Lines below that include the word "Lotería" should each be copied.

RECORD EXTRACTS —
== == ==

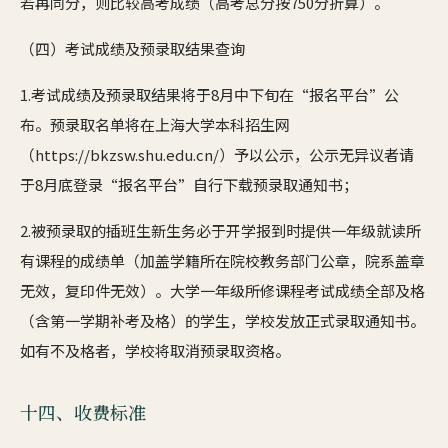
若再同分，则比较高考成绩（高考总分按750分折算）。
（四）考试成绩及预录取结果查询
1.考试成绩及预录取结果将于8月中下旬在“报名平台”公
布。预录取名单将在上海大学本科招生网
（https://bkzsw.shu.edu.cn/）予以公示，公示无异议者请
于8月底登录“报名平台”自行下载预录取通知书；
2.被预录取的插班生新生务必于开学报到时提供一年级就读所
有课程的成绩单（加盖学籍所在院校教务部门公章，院系盖章
无效，复印件无效）。大学一年级所修课程考试成绩全部及格
（含第一学期补考及格）的学生，学校发放正式录取通知书。
如有不及格者，学校将取消预录取资格。
十四、收费标准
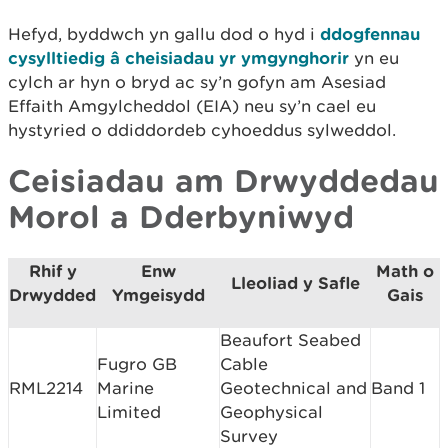
Hefyd, byddwch yn gallu dod o hyd i
ddogfennau
cysylltiedig â cheisiadau yr ymgynghorir
yn eu
cylch ar hyn o bryd ac sy’n gofyn am Asesiad
Effaith Amgylcheddol (EIA) neu sy’n cael eu
hystyried o ddiddordeb cyhoeddus sylweddol.
Ceisiadau am Drwyddedau
Morol a Dderbyniwyd
Rhif y
Enw
Math o
Lleoliad y Safle
Drwydded
Ymgeisydd
Gais
Beaufort Seabed
Fugro GB
Cable
RML2214
Marine
Geotechnical and
Band 1
Limited
Geophysical
Survey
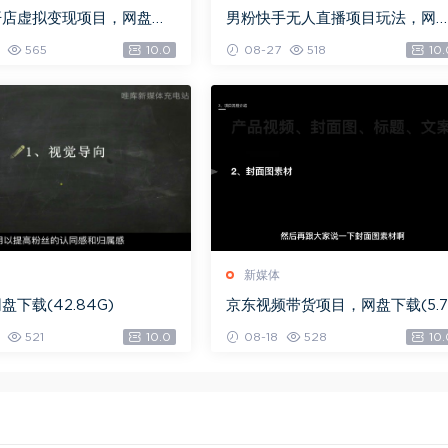
开店虚拟变现项目，网盘下
男粉快手无人直播项目玩法，网
G)
下载(361.65M)
565
10.0
08-27
518
10.
新媒体
下载(42.84G)
京东视频带货项目，网盘下载(5.7
G)
521
10.0
08-18
528
10.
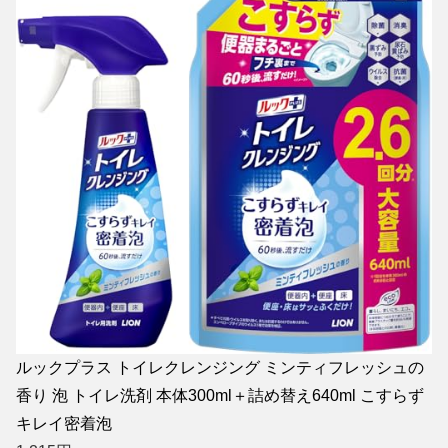
ルックプラス トイレクレンジング ミンティフレッシュの
香り 泡 トイレ洗剤 本体300ml＋詰め替え640ml こすらず
キレイ密着泡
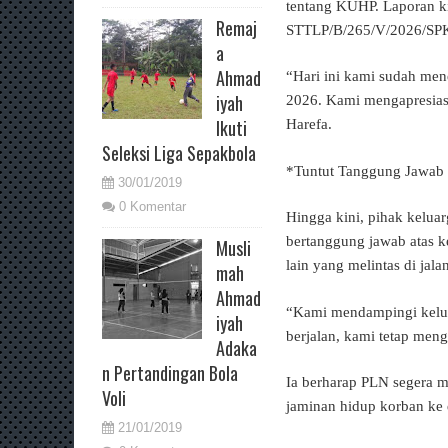
tentang KUHP. Laporan ki
Remaj
STTLP/B/265/V/2026/S
a
Ahmad
“Hari ini kami sudah me
iyah
2026. Kami mengapresiasi
Ikuti
Harefa.
Seleksi Liga Sepakbola
*Tuntut Tanggung Jawab
30/01/2019
0 Komentar
Hingga kini, pihak kelua
bertanggung jawab atas k
Musli
lain yang melintas di jala
mah
Ahmad
“Kami mendampingi kelu
iyah
berjalan, kami tetap meng
Adaka
n Pertandingan Bola
Ia berharap PLN segera m
Voli
jaminan hidup korban ke
21/01/2019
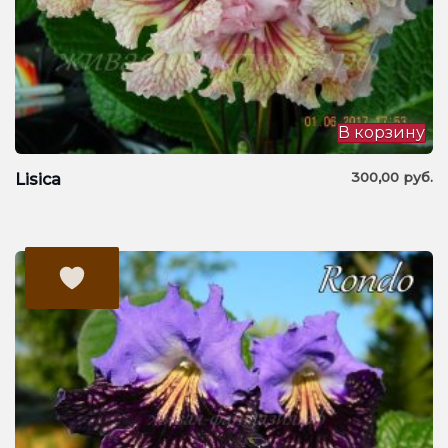
В корзину
300,00
руб.
Lisica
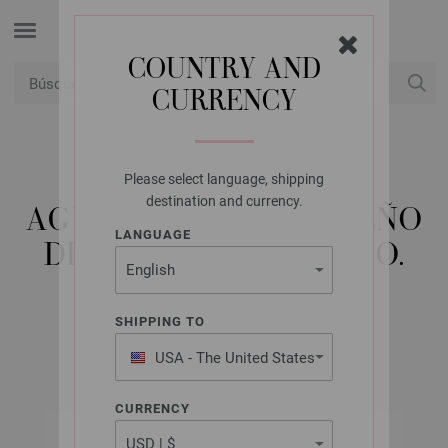
COUNTRY AND
CURRENCY
USD
Mi cuenta
Please select language, shipping
LANA GROSSA
destination and currency.
AGUJA CIRCULAR DISEÑO
LANGUAGE
DE MADERA COLOR NO.
6,5/80CM
SHIPPING TO
USA - The United States
of America
CURRENCY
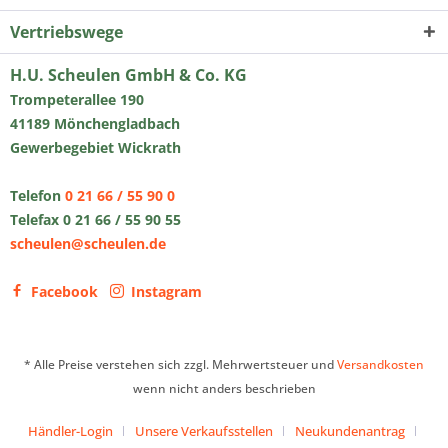
Vertriebswege
H.U. Scheulen GmbH & Co. KG
Trompeterallee 190
41189 Mönchengladbach
Gewerbegebiet Wickrath
Telefon
0 21 66 / 55 90 0
Telefax 0 21 66 / 55 90 55
scheulen@scheulen.de
Facebook
Instagram
* Alle Preise verstehen sich zzgl. Mehrwertsteuer und
Versandkosten
wenn nicht anders beschrieben
Händler-Login
Unsere Verkaufsstellen
Neukundenantrag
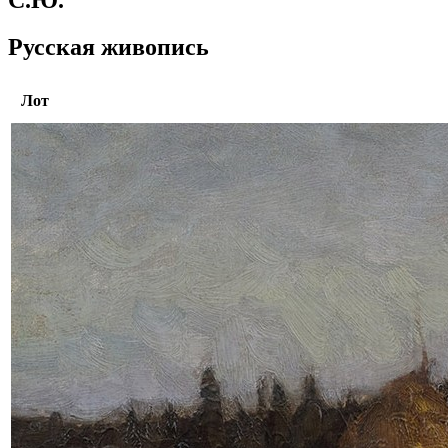
Русская живопись
Лот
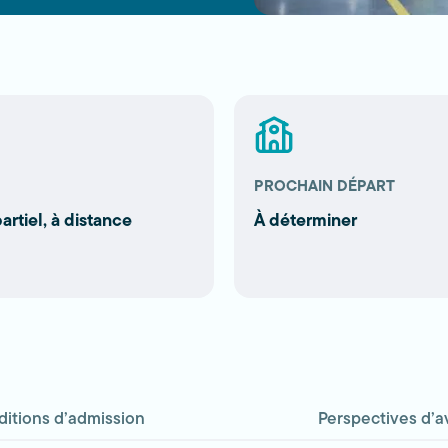
PROCHAIN DÉPART
artiel, à distance
À déterminer
itions d’admission
Perspectives d’a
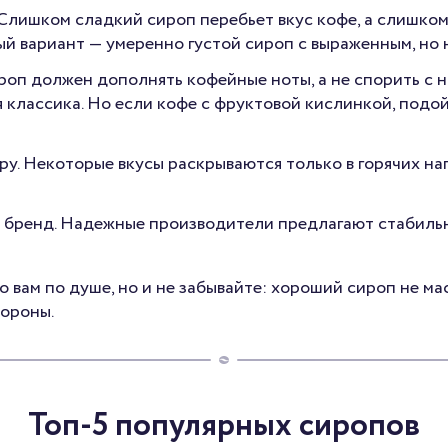
 Слишком сладкий сироп перебьет вкус кофе, а слишко
й вариант — умеренно густой сироп с выраженным, но н
роп должен дополнять кофейные ноты, а не спорить с ни
 классика. Но если кофе с фруктовой кислинкой, подо
у. Некоторые вкусы раскрываются только в горячих нап
 бренд. Надежные производители предлагают стабильн
о вам по душе, но и не забывайте: хороший сироп не ма
тороны.
Топ-5 популярных сиропов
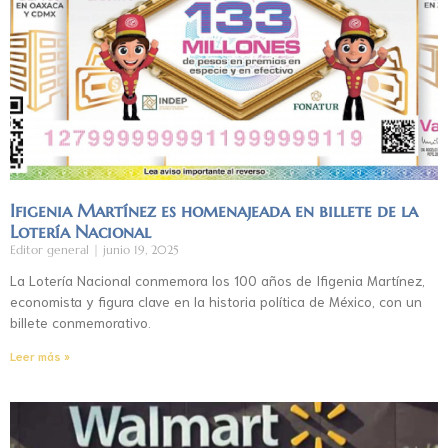
Ifigenia Martínez es homenajeada en billete de la
Lotería Nacional
Editor general
junio 19, 2025
La Lotería Nacional conmemora los 100 años de Ifigenia Martínez,
economista y figura clave en la historia política de México, con un
billete conmemorativo.
Leer más »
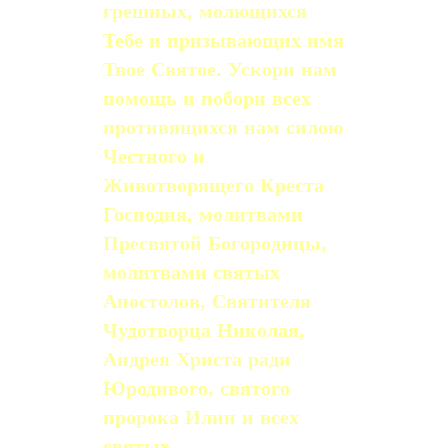
грешных, молющихся
Тебе и при­зывающих имя
Твое Святое. Ускори нам
помощь и побори всех
противящихся нам силою
Честного и
Животворящего Креста
Господня, молитвами
Пресвятой Богоро­дицы,
молитвами святых
Апостолов, Святителя
Чудотворца Николая,
Андрея Христа ради
Юродивого, святого
пророка Илии и всех
святых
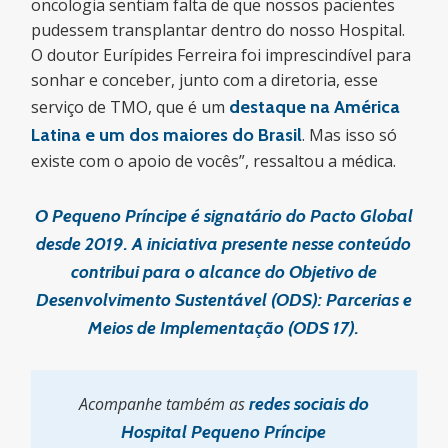
oncologia sentiam falta de que nossos pacientes
pudessem transplantar dentro do nosso Hospital.
O doutor Eurípides Ferreira foi imprescindível para
sonhar e conceber, junto com a diretoria, esse
serviço de TMO, que é um
destaque na América
Latina e um dos maiores do Brasil
. Mas isso só
existe com o apoio de vocês”, ressaltou a médica.
O Pequeno Príncipe é signatário do Pacto Global
desde 2019. A iniciativa presente nesse conteúdo
contribui para o alcance do Objetivo de
Desenvolvimento Sustentável (ODS): Parcerias e
Meios de Implementação (ODS 17).
Acompanhe também as
redes sociais do
Hospital Pequeno Príncipe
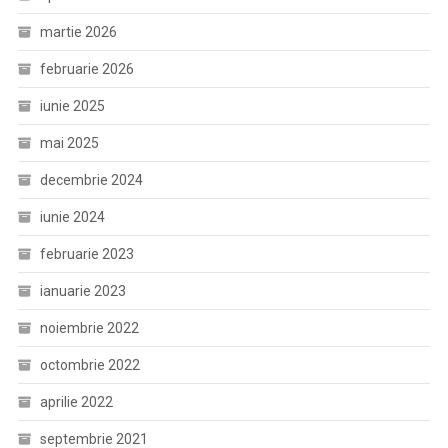
martie 2026
februarie 2026
iunie 2025
mai 2025
decembrie 2024
iunie 2024
februarie 2023
ianuarie 2023
noiembrie 2022
octombrie 2022
aprilie 2022
septembrie 2021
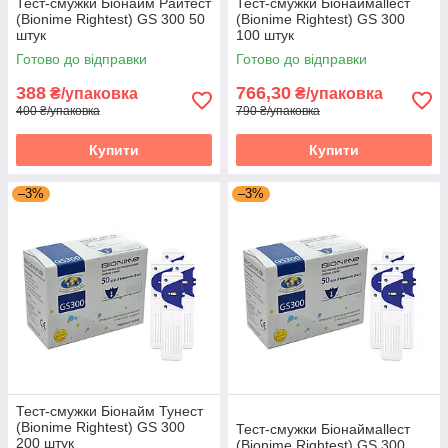
Тест-смужки Біонайм Райтест
Тест-смужки Біонаймallест
(Bionime Rightest) GS 300 50
(Bionime Rightest) GS 300
штук
100 штук
Готово до відправки
Готово до відправки
388
766,30
₴/упаковка
₴/упаковка
400 ₴/упаковка
790 ₴/упаковка
Купити
Купити
–3%
–3%
Тест-смужки Біонайм Тунест
(Bionime Rightest) GS 300
Тест-смужки Біонаймallест
200 штук
(Bionime Rightest) GS 300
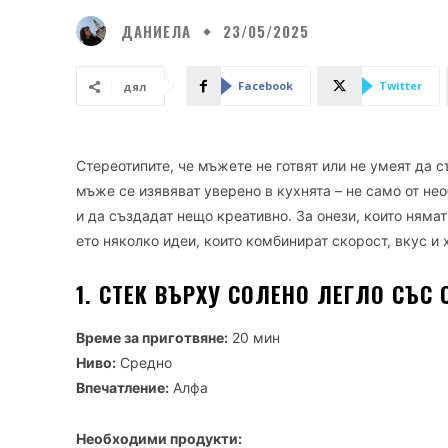
ДАНИЕЛА
23/05/2025
Facebook
Twitter
дял
Стереотипите, че мъжете не готвят или не умеят да с
мъже се изявяват уверено в кухнята – не само от нео
и да създадат нещо креативно. За онези, които няма
ето няколко идеи, които комбинират скорост, вкус и 
1. СТЕК ВЪРХУ СОЛЕНО ЛЕГЛО СЪС 
Време за приготвяне:
20 мин
Ниво:
Средно
Впечатление:
Алфа
Необходими продукти:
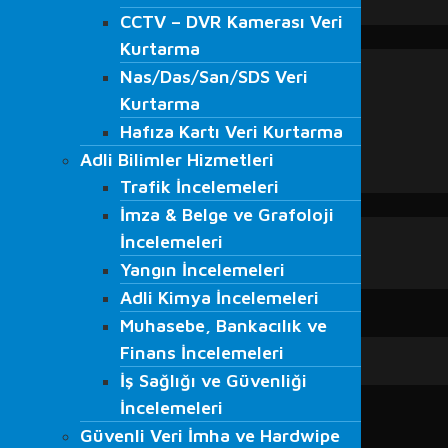
CCTV – DVR Kamerası Veri
VMRay
CCTV – DVR Kamerası Veri
EĞİTİMLER
Kurtarma
Kurtarma
Adli Bilişim Eğitimleri
Nas/Das/San/SDS Veri
Nas/Das/San/SDS Veri
S.O.M.E. Eğitimi
Kurtarma
Kurtarma
Veri Kurtarma Eğitimleri
Hafıza Kartı Veri Kurtarma
Hafıza Kartı Veri Kurtarma
Bilgi Güvenliği Farkındalığı Eğitimi
Adli Bilimler Hizmetleri
Beyaz Şapkalı Hacker Eğitimleri
Adli Bilimler Hizmetleri
Trafik İncelemeleri
Ağ Güvenliği Eğitimleri
Trafik İncelemeleri
İmza & Belge ve Grafoloji
BLOG
İmza & Belge ve Grafoloji
Blog
İncelemeleri
İncelemeleri
Haberler
Yangın İncelemeleri
Yangın İncelemeleri
Medyada Fordefence
Adli Kimya İncelemeleri
Adli Kimya İncelemeleri
İLETİŞİM
Muhasebe, Bankacılık ve
Muhasebe, Bankacılık ve
Finans İncelemeleri
Finans İncelemeleri
İş Sağlığı ve Güvenliği
İş Sağlığı ve Güvenliği
İncelemeleri
İncelemeleri
Güvenli Veri İmha ve Hardwipe
Güvenli Veri İmha ve Hardwipe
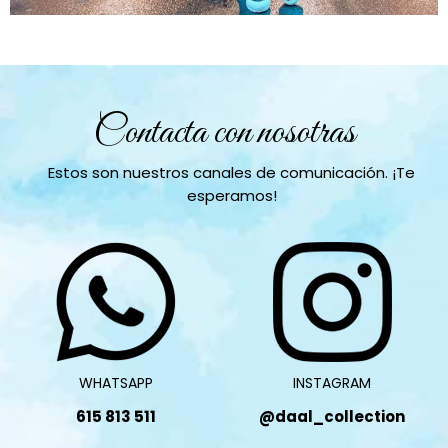
Contacta con nosotras
Estos son nuestros canales de comunicación. ¡Te
esperamos!
WHATSAPP
INSTAGRAM
615 813 511
@daal_collection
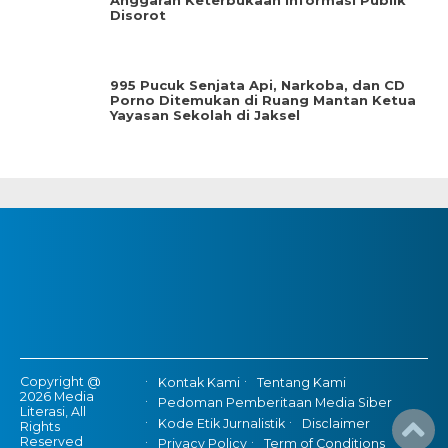
Anggaran Keterbukaan Informasi Publik
Disorot
995 Pucuk Senjata Api, Narkoba, dan CD
Porno Ditemukan di Ruang Mantan Ketua
Yayasan Sekolah di Jaksel
Copyright @
Kontak Kami
Tentang Kami
2026 Media
Pedoman Pemberitaan Media Siber
Literasi, All
Kode Etik Jurnalistik
Disclaimer
Rights
Reserved
Privacy Policy
Term of Conditions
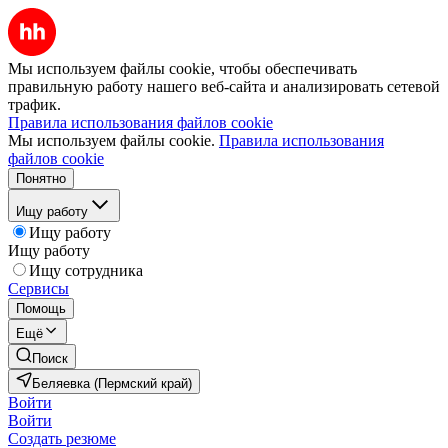
Мы используем файлы cookie, чтобы обеспечивать
правильную работу нашего веб-сайта и анализировать сетевой
трафик.
Правила использования файлов cookie
Мы используем файлы cookie.
Правила использования
файлов cookie
Понятно
Ищу работу
Ищу работу
Ищу работу
Ищу сотрудника
Сервисы
Помощь
Ещё
Поиск
Беляевка (Пермский край)
Войти
Войти
Создать резюме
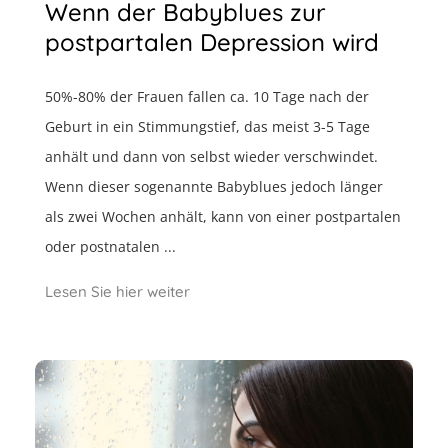
Wenn der Babyblues zur
postpartalen Depression wird
50%-80% der Frauen fallen ca. 10 Tage nach der
Geburt in ein Stimmungstief, das meist 3-5 Tage
anhält und dann von selbst wieder verschwindet.
Wenn dieser sogenannte Babyblues jedoch länger
als zwei Wochen anhält, kann von einer postpartalen
oder postnatalen ...
Lesen Sie hier weiter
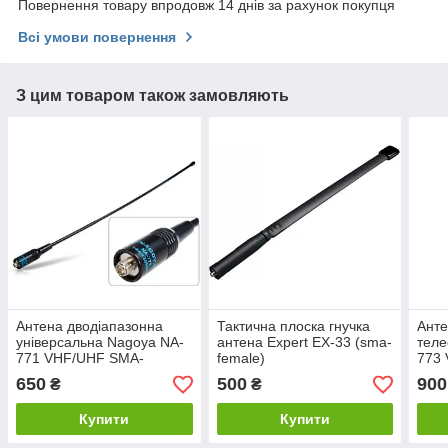
Повернення товару впродовж 14 днів за рахунок покупця
Всі умови повернення
З цим товаром також замовляють
Антена дводіапазонна
Тактична плоска гнучка
Анте
універсальна Nagoya NA-
антена Expert EX-33 (sma-
теле
771 VHF/UHF SMA-
female)
773
FEMale ОРИГІНАЛ
650
500
900
₴
₴
Купити
Купити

== == ==

OUTPUT OF THE TASK —
Lotería Nacional
La Lotería Nacional conmemora los 100 años de Ifigenia Martínez,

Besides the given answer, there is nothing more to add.